May 26 2026.
views 103By Rihaab Mowlana
There is a version of Sri Lanka that we like to present to ourselves. Cultured. Spiritual. A country of ancient civilisation and deep moral inheritance. A country that knows suffering, and because it knows suffering, extends compassion instinctively, especially to the most vulnerable. And then there is the Sri Lanka that looked at a child and went quiet.
You may have heard something about the case currently making its way through Sri Lankan courts. A young girl, a man of significant institutional power, and allegations serious enough that they should have stopped the country in its tracks. It is a case that transcends individual guilt or innocence, forcing us to confront an uncomfortable reality: when a crisis pits the poorest and most powerless against an individual wielding immense institutional, social, and economic capital, the scales of justice face an immediate and severe distortion.
The Architecture of Power
A child from the bottom of every hierarchy this country runs on - class, economy, gender, age - sits at the centre of this case. Her family's livelihood was intimately tied to the geographic and economic ecosystem of a major religious site. The accused sits near the very top of one of the country's most protected institutions, a custodian of some of Sri Lanka's most historically sacred locations, shielded by layers of social deference, wealth, and institutional authority. In such circumstances, vulnerability is absolute.
Under a democratic legal system, every accused individual, regardless of the severity of the charges, is entitled to the presumption of innocence until proven guilty. A swift, transparent, and rigorous trial is the only mechanism that can fairly determine the truth. It is in the best interest of the accused, the victim, and the public.
The Silence That Followed
What followed was not outrage. It was silence, and silence, in this country, has always known exactly where to direct itself.
Across the political divide, those with platforms and the responsibility to use them chose not to. The mainstream press covered proceedings with the particular kind of restraint that looks like professionalism but functions, in practice, as protection. The religious establishment, whose moral authority is rooted in a tradition with very clear expectations of its clergy, said nothing publicly, took no internal measures, and issued no statement.
Consider what it actually takes to maintain that silence. This is not one institution dropping the ball. This is multiple institutions - political, religious, media - arriving, independently, at the same decision: to simply not speak. That kind of convergence is not a coincidence. It is culture.
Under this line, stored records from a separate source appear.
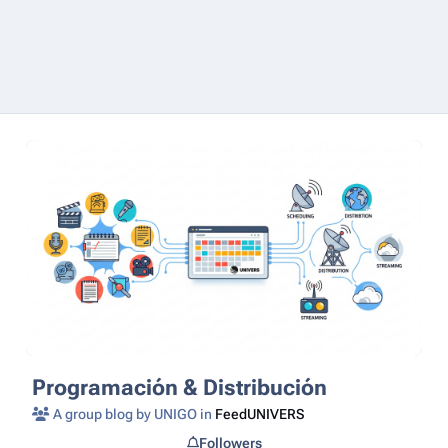
Programación & Distribución
A group blog by UNIGO in
FeedUNIVERS
Followers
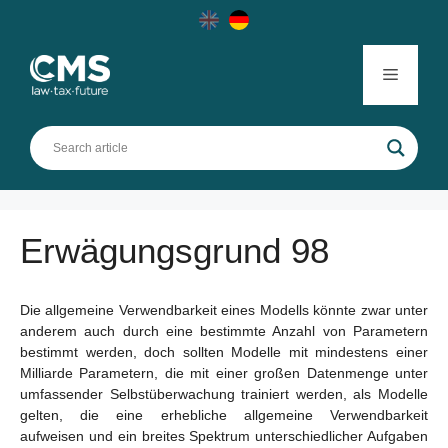
Skip
to
content
Menu
Erwägungsgrund 98
Die allgemeine Verwendbarkeit eines Modells könnte zwar unter
anderem auch durch eine bestimmte Anzahl von Parametern
bestimmt werden, doch sollten Modelle mit mindestens einer
Milliarde Parametern, die mit einer großen Datenmenge unter
umfassender Selbstüberwachung trainiert werden, als Modelle
gelten, die eine erhebliche allgemeine Verwendbarkeit
aufweisen und ein breites Spektrum unterschiedlicher Aufgaben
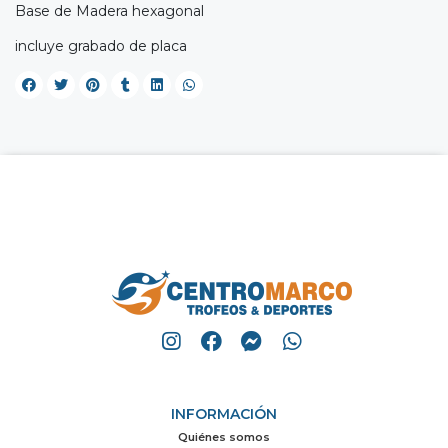
Base de Madera hexagonal
incluye grabado de placa
INFORMACIÓN
Quiénes somos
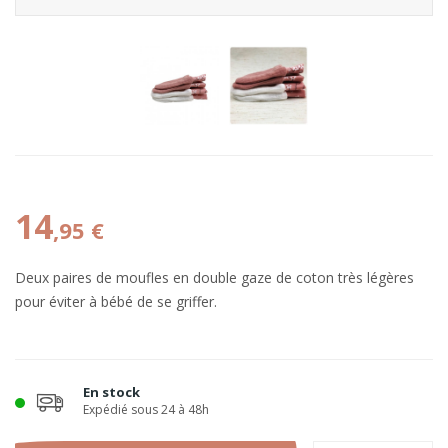
14
,95 €
Deux paires de moufles en double gaze de coton très légères
pour éviter à bébé de se griffer.
En stock
Expédié sous 24 à 48h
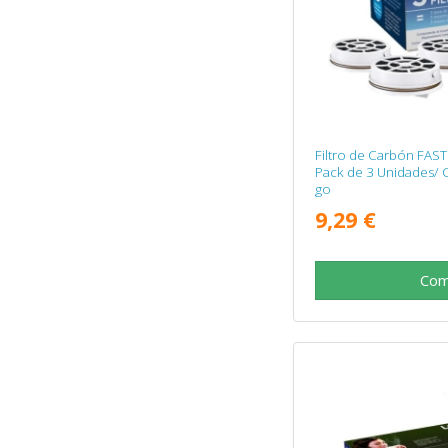
Filtro de Carbón FAST
Pack de 3 Unidades/ 
go
9,29 €
Com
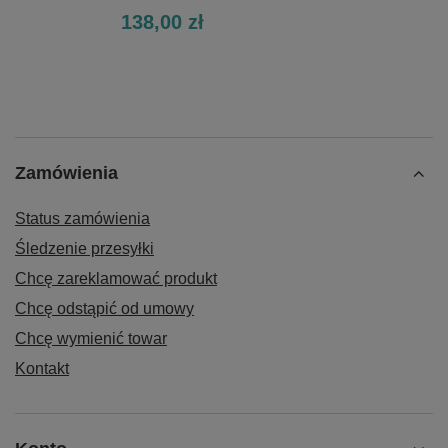
138,00 zł
Zamówienia
Status zamówienia
Śledzenie przesyłki
Chcę zareklamować produkt
Chcę odstąpić od umowy
Chcę wymienić towar
Kontakt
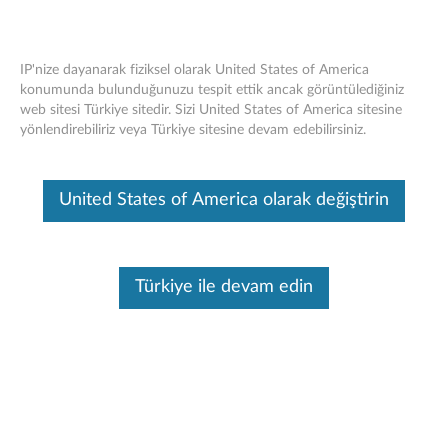
IP'nize dayanarak fiziksel olarak United States of America
konumunda bulunduğunuzu tespit ettik ancak görüntülediğiniz
web sitesi Türkiye sitedir. Sizi United States of America sitesine
ThinkStation Ön eSATA Kablosu - Genel
Skip to content
yönlendirebiliriz veya Türkiye sitesine devam edebilirsiniz.
Bakış ve Servis Parçaları
Bu makine tarafından çevirisi yapılmış bir makaledir, orijinal İngilizce
United States of America olarak değiştirin
halini görmek için lütfen buraya tıklayın.
Türkiye ile devam edin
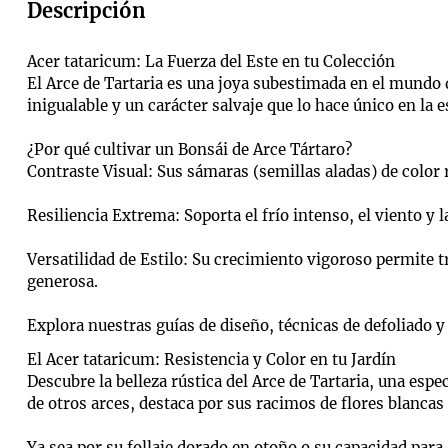
Descripción
Acer tataricum: La Fuerza del Este en tu Colección
El Arce de Tartaria es una joya subestimada en el mundo 
inigualable y un carácter salvaje que lo hace único en la e
¿Por qué cultivar un Bonsái de Arce Tártaro?
Contraste Visual: Sus sámaras (semillas aladas) de color 
Resiliencia Extrema: Soporta el frío intenso, el viento y
Versatilidad de Estilo: Su crecimiento vigoroso permite
generosa.
Explora nuestras guías de diseño, técnicas de defoliado y
El Acer tataricum: Resistencia y Color en tu Jardín
Descubre la belleza rústica del Arce de Tartaria, una espe
de otros arces, destaca por sus racimos de flores blancas
Ya sea por su follaje dorado en otoño o su capacidad para 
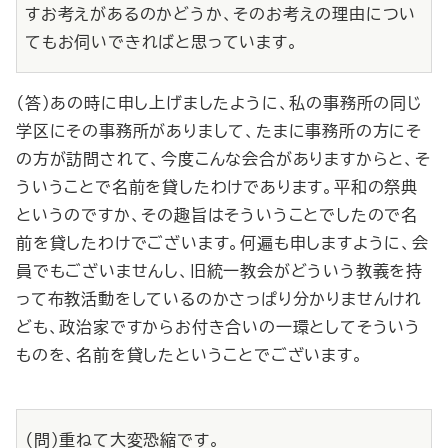
すお考えがあるのかどうか、そのお考えの理由につい
てもお伺いできればと思っています。
（答）あの時に申し上げましたように、私の事務所の同じ
学区にその事務所がありまして、たまに事務所の方にそ
の方が訪問されて、今度こんな会合がありますからと、そ
ういうことで名前を貸したわけであります。平和の祭典
というのですか、その趣旨はそういうことでしたので名
前を貸したわけでございます。何遍も申しますように、会
員でもございませんし、旧統一教会がどういう教義を持
って布教活動をしているのかさっぱり分かりませんけれ
ども、政治家ですからお付き合いの一環としてそういう
ものを、名前を貸したということでございます。
（問）重ねて大変恐縮です。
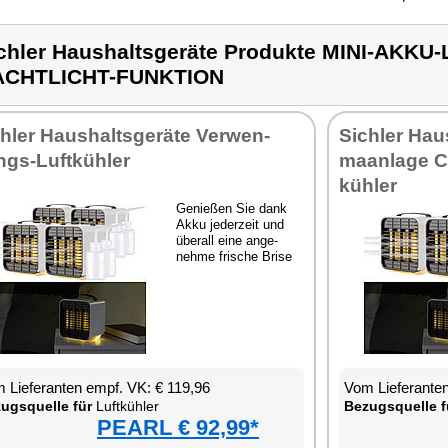
chler Haushaltsgeräte Produkte MINI-AKK
ACHTLICHT-FUNKTION
h­ler Haus­halts­ge­rä­te Ver­wen­
Sich­ler Haus
gs-Luft­küh­ler
ma­an­la­ge C
küh­ler
Ge­nie­ßen Sie dank
Ak­ku je­der­zeit und
über­all ei­ne an­ge­
neh­me fri­sche Bri­se
 Lie­fe­ran­ten empf. VK: € 119,96
Vom Lie­fe­ran­t
zugs­quel­le für
Luft­küh­ler
Be­zugs­quel­le f
PEARL € 92,99*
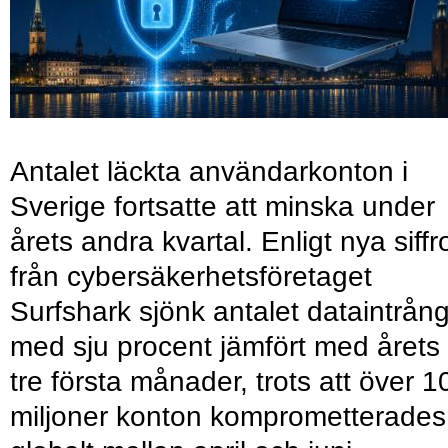
Antalet läckta användarkonton i
Sverige fortsatte att minska under
årets andra kvartal. Enligt nya siffr
från cybersäkerhetsföretaget
Surfshark sjönk antalet dataintrån
med sju procent jämfört med årets
tre första månader, trots att över 1
miljoner konton komprometterades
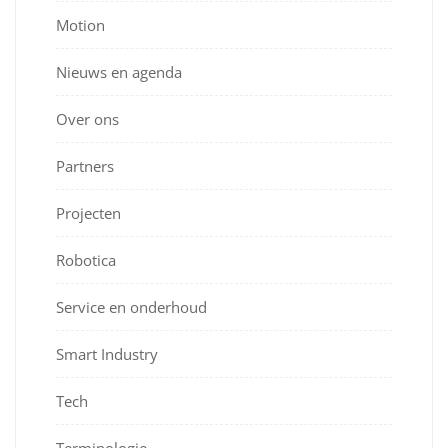
Motion
Nieuws en agenda
Over ons
Partners
Projecten
Robotica
Service en onderhoud
Smart Industry
Tech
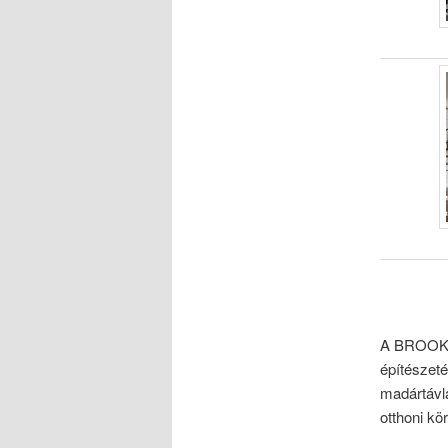
A BROOKLY
építészeté
madártávla
otthoni k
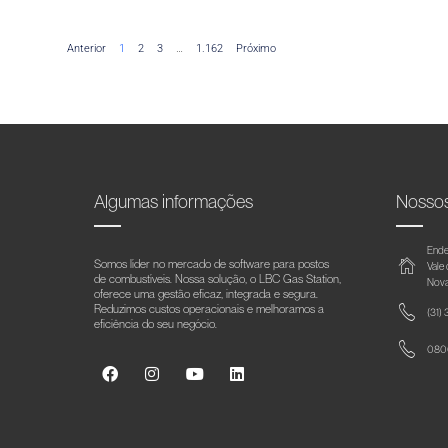
Anterior
1
2
3
…
1.162
Próximo
Algumas informações
Nosso
Ende
Somos líder no mercado de software para postos
Vale
de combustíveis. Nossa solução, o LBC Gas Station,
Nova
oferece uma gestão eficaz, integrada e segura.
Reduzimos custos operacionais e melhoramos a
(31)
eficiência do seu negócio.
0800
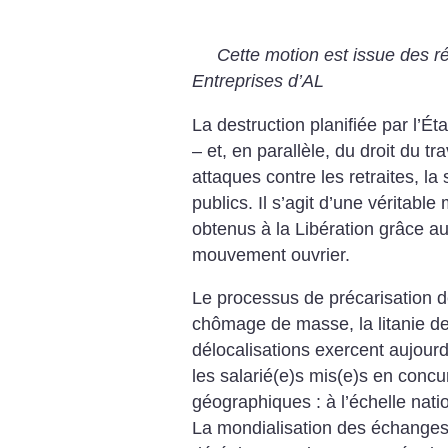
Cette motion est issue des r
Entreprises d’AL
La destruction planifiée par l’Éta
– et, en parallèle, du droit du tr
attaques contre les retraites, la 
publics. Il s’agit d’une véritabl
obtenus à la Libération grâce au
mouvement ouvrier.
Le processus de précarisation de
chômage de masse, la litanie de
délocalisations exercent aujour
les salarié(e)s mis(e)s en concu
géographiques : à l’échelle nat
La mondialisation des échanges 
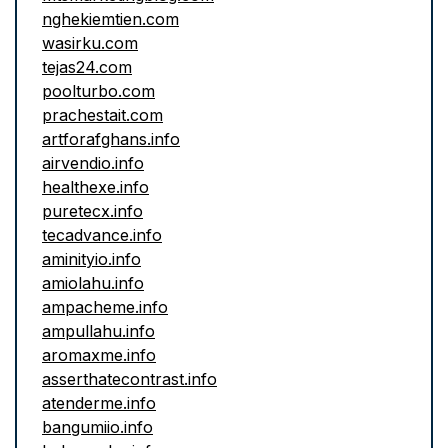
nghekiemtien.com
wasirku.com
tejas24.com
poolturbo.com
prachestait.com
artforafghans.info
airvendio.info
healthexe.info
puretecx.info
tecadvance.info
aminityio.info
amiolahu.info
ampacheme.info
ampullahu.info
aromaxme.info
asserthatecontrast.info
atenderme.info
bangumiio.info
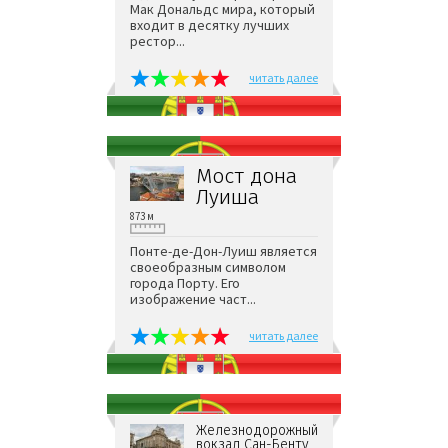
Мак Дональдс мира, который
входит в десятку лучших
рестор...
читать далее
Мост дона
Луиша
873 м
Понте-де-Дон-Луиш является
своеобразным символом
города Порту. Его
изображение част...
читать далее
Железнодорожный
вокзал Сан-Бенту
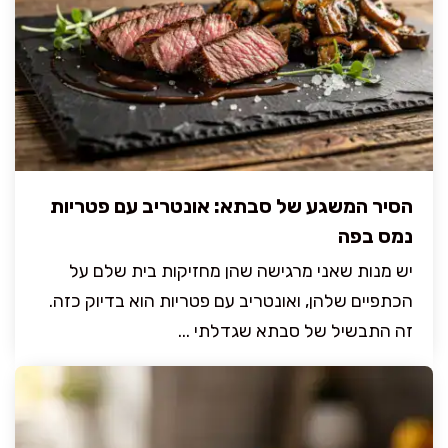
הסיר המשגע של סבתא: אונטריב עם פטריות
נמס בפה
יש מנות שאני מרגישה שהן מחזיקות בית שלם על
הכתפיים שלהן, ואונטריב עם פטריות הוא בדיוק כזה.
זה התבשיל של סבתא שגדלתי ...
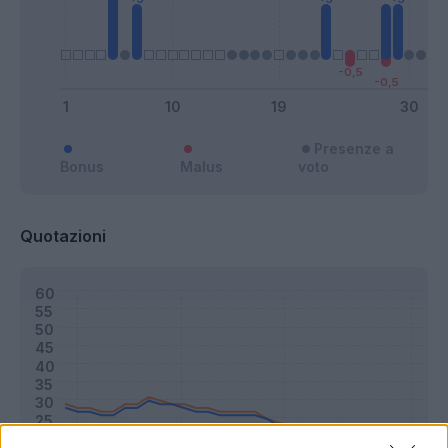
Presenze a
Bonus
Malus
voto
Quotazioni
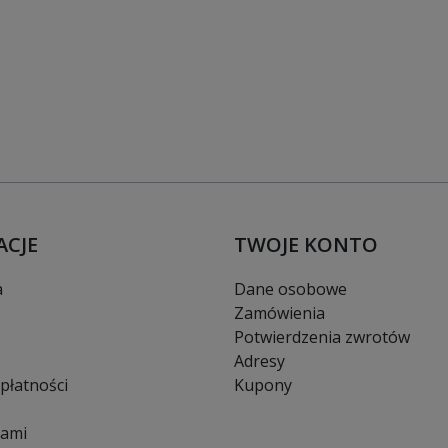
ACJE
TWOJE KONTO
a
Dane osobowe
Zamówienia
Potwierdzenia zwrotów
Adresy
płatności
Kupony
nami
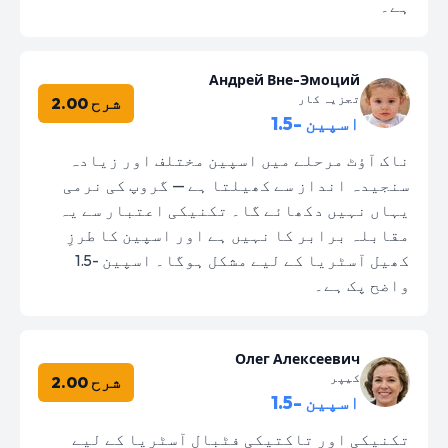
ہے۔
Андрей Вне-Эмоций
تجزیہ کار
شرح 2.00
اسپین -1.5
ناک آؤٹ مرحلے میں اسپین مختلف اور زیادہ
سنجیدہ انداز سے کھیلتا ہے — گروپ کی نرمی
یہاں نہیں دکھائے گا۔ تکنیکی اعتبار سے یہ
مقابلہ برابر کا نہیں ہے اور اسپین کا طرزِ
کھیل آسٹریا کے لیے مشکل ہوگا۔ اسپین -1.5
واضح پک ہے۔
Олег Алексеевич
کیپر
شرح 2.00
اسپین -1.5
تکنیکی اور تاکتیکی فٹبال آسٹریا کے لیے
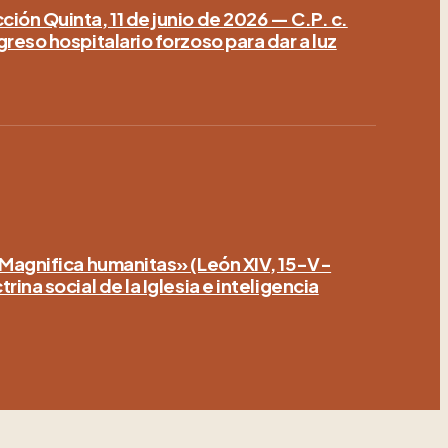
ión Quinta, 11 de junio de 2026 — C.P. c.
greso hospitalario forzoso para dar a luz
«Magnifica humanitas» (León XIV, 15-V-
rina social de la Iglesia e inteligencia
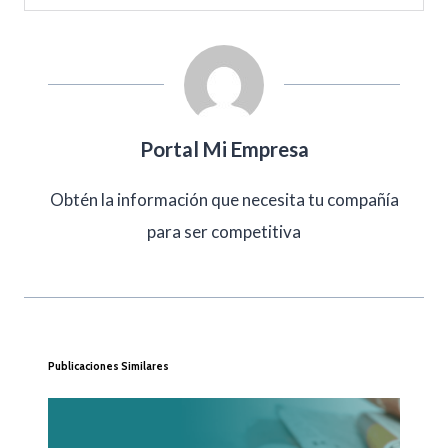
Portal Mi Empresa
Obtén la información que necesita tu compañía
para ser competitiva
Publicaciones Similares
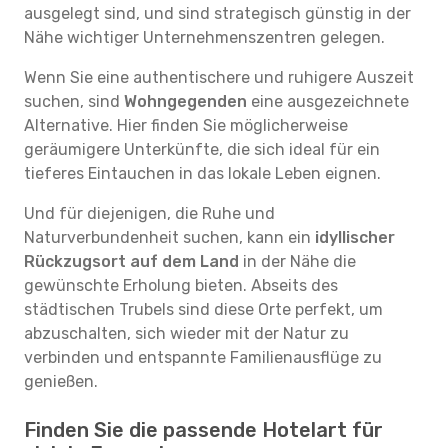
ausgelegt sind, und sind strategisch günstig in der
Nähe wichtiger Unternehmenszentren gelegen.
Wenn Sie eine authentischere und ruhigere Auszeit
suchen, sind
Wohngegenden
eine ausgezeichnete
Alternative. Hier finden Sie möglicherweise
geräumigere Unterkünfte, die sich ideal für ein
tieferes Eintauchen in das lokale Leben eignen.
Und für diejenigen, die Ruhe und
Naturverbundenheit suchen, kann ein
idyllischer
Rückzugsort auf dem Land
in der Nähe die
gewünschte Erholung bieten. Abseits des
städtischen Trubels sind diese Orte perfekt, um
abzuschalten, sich wieder mit der Natur zu
verbinden und entspannte Familienausflüge zu
genießen.
Finden Sie die passende Hotelart für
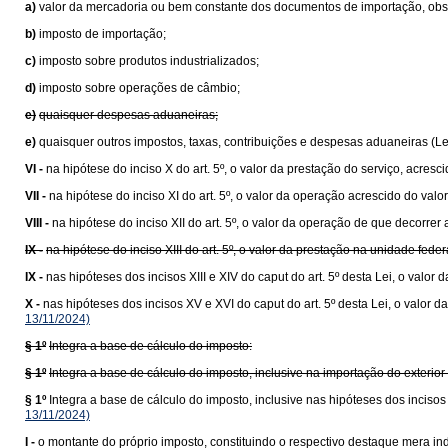
a)
valor da mercadoria ou bem constante dos documentos de importação, obser
b)
imposto de importação;
c)
imposto sobre produtos industrializados;
d)
imposto sobre operações de câmbio;
e)
quaisquer despesas aduaneiras;
e)
quaisquer outros impostos, taxas, contribuições e despesas aduaneiras (L
VI -
na hipótese do inciso X do art. 5º, o valor da prestação do serviço, acresc
VII -
na hipótese do inciso XI do art. 5º, o valor da operação acrescido do va
VIII -
na hipótese do inciso XII do art. 5º, o valor da operação de que decorrer 
IX -
na hipótese do inciso XIII do art. 5º, o valor da prestação na unidade fede
IX -
nas hipóteses dos incisos XIII e XIV do caput do art. 5º desta Lei, o val
X -
nas hipóteses dos incisos XV e XVI do caput do art. 5º desta Lei, o valo
13/11/2024)
§ 1º
Integra a base de cálculo do imposto:
§ 1º
Integra a base de cálculo do imposto, inclusive na importação do exteri
§ 1º
Integra a base de cálculo do imposto, inclusive nas hipóteses dos inciso
13/11/2024)
I -
o montante do próprio imposto, constituindo o respectivo destaque mera ind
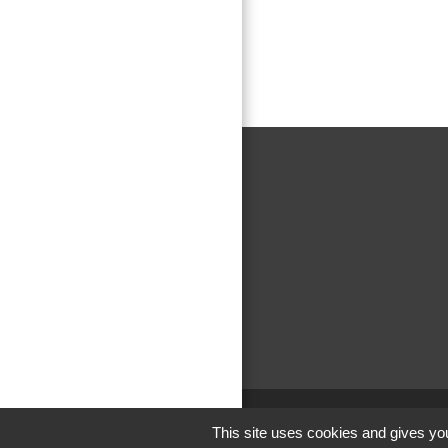
This site uses cookies and gives you
Men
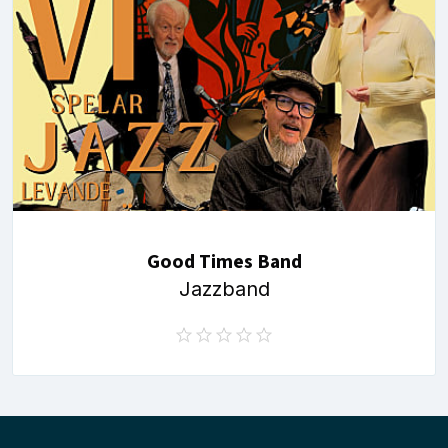
Good Times Band
Jazzband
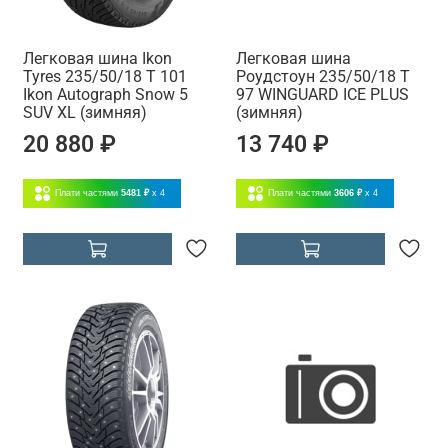
Легковая шина Ikon
Легковая шина
Tyres 235/50/18 T 101
Роудстоун 235/50/18 T
Ikon Autograph Snow 5
97 WINGUARD ICE PLUS
SUV XL (зимняя)
(зимняя)
20 880 ₽
13 740 ₽
Плати частями
5481 ₽
x 4
Плати частями
3606 ₽
x 4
We are a country that is very publicly devout. The moral language of religion shapes our public discourse in ways we don't always stop to examine. Who gets the benefit of the doubt, whose word is considered credible, whose suffering registers and whose quietly doesn't.
Historically, the foundational discipline of the monastic order offered a clear precedent for addressing ethical transgressions: directly, transparently, without refuge in silence. The understanding was that institutional hypocrisy causes far greater damage to public trust than the acknowledgment of individual wrongdoing ever could. By failing to take even the most basic internal measures, such as temporarily relieving the accused of his administrative responsibilities until the courts have delivered a verdict, the institution risks something far more serious than scandal. It risks signalling complicity.
The Country We Actually Live In
We talk constantly about protecting children. It is one of those values that exists in near-universal agreement at the level of principle, and near-universal failure at the level of practice. The agreement is loud and frictionless. The failure is quiet and consistent.
What this case has made visible is the precise architecture of that failure. It is not random. It does not occur evenly. It follows the shape of power, every time, with a reliability that should unsettle us far more than it seems to.
There is always a version of this story where we tell ourselves it is exceptional. A one-off. A failure of nerve, not a pattern. But this country has a long memory for cases where the accused had enough power and the victim had little enough of it that the whole apparatus - justice, opinion, press, pulpit - quietly rearranged itself. We have been here before. The names change. The structure does not.
The Sri Lanka we perform is appalled by injustice. We share posts. We leave comments. We speak fluently in the grammar of accountability, of justice, of never again.
The Sri Lanka we live in knows, instinctively, which rooms it is not permitted to enter. Which accusations it is not allowed to take seriously. Which children it is, and is not, prepared to see. She is one of the ones it was not prepared to see.
This case is a definitive test for Sri Lankan society. It asks whether our institutions exist to serve the collective citizenry or whether they operate as a shield for a privileged few. True progress cannot be measured by economic indicators or political rhetoric. It is measured by the safety of a child, and the certainty that no one - no matter how highly placed - is above the law.
The question worth sitting with is not only what happened to that girl. It is what our response - or our silence - says about who we are, and who we have quietly decided we are allowed to be.
3 Comments
Mrs D R Silva says:
May 26, 2026 at 12:08 pmFabulously written article. Very well said!!!
Jay says:
May 26, 2026 at 02:06 pmI agree with this completely. Brilliantly said.
He who must not be named says:
May 26, 2026 at 02:09 pmAs long as you have the power, you are safe in this country. Pathetic situation, but true. This article has food for thought. A must read.